The NHL Pacific Division is proving to be the superior of the two Western Conference divisions in the league’s new alignment for this season. A format that locks in three playoff spots for each division and then floats the final two berths in the postseason bracket, would see the Pacific put the max of five teams into the playoff field.
Anaheim was the #2 seed in the West a year ago before suffering a first-round playoff disappointment against Detroit. The Los Angeles Kings are running a strong second, and the San Jose Sharks are third. This all looks pretty par for the course.

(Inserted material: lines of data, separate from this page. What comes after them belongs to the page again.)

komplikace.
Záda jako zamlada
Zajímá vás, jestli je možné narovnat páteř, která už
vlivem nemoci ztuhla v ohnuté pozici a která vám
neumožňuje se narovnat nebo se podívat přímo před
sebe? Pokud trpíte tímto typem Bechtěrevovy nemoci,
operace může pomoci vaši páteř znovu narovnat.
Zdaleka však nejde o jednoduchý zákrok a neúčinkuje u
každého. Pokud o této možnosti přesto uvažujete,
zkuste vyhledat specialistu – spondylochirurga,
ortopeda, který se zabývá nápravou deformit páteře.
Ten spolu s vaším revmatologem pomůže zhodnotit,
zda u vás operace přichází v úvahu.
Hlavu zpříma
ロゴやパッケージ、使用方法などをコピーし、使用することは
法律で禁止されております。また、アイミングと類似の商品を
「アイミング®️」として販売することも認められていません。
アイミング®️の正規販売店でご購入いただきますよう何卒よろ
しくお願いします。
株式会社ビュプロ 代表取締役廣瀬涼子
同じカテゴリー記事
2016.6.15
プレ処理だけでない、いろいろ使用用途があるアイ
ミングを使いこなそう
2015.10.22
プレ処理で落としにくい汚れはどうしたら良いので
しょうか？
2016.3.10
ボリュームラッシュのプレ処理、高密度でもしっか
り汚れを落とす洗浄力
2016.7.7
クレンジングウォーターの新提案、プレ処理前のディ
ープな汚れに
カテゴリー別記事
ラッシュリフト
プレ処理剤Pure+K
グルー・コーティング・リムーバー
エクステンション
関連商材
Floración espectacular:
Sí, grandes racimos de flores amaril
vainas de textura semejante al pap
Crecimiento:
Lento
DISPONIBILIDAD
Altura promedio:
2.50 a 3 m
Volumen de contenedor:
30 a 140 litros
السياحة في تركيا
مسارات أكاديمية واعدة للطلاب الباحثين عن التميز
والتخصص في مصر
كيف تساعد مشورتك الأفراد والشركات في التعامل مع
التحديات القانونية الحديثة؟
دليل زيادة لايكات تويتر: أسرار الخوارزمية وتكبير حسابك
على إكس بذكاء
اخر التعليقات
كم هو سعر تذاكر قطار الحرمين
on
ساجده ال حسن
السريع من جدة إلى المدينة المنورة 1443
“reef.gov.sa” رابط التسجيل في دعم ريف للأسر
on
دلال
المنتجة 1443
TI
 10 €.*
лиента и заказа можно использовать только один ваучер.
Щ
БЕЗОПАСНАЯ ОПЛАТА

The Ducks, Kings and Sharks are all steady teams and each legitimate challengers to defending champion Chicago, currently leading the NHL Central Division, when we get to spring.
Vancouver is a victim of the Pacific’s strength, and under the leadership of new coach John Tortorella, the Canucks have 50 points, enough to put them in the playoffs and keep them just three back of San Jose for an automatic top-three spot. Phoenix has hung in despite an injury to forward Shane Doan and would grab the final postseason berth.
The success of the Pacific Division has come in spite of significant injuries to its best teams. Anaheim goalie Viktor Fasth has been out since Thanksgiving, and the brilliant Los Angeles goaltender Jonathan Quick has missed three weeks. San Jose has been without the services of talented forward Raffi Torres all year. If these teams get healthy, the Western Conference playoffs might as well be summed up as Chicago vs. The Pacific Division.
Calgary and Edmonton are both well off the playoff pace. That’s no surprise with the Flames, but the Oilers are a big disappointment. With only 29 points, they’re 17 back of Phoenix and have all but buried themselves before we even get to New Year’s Day.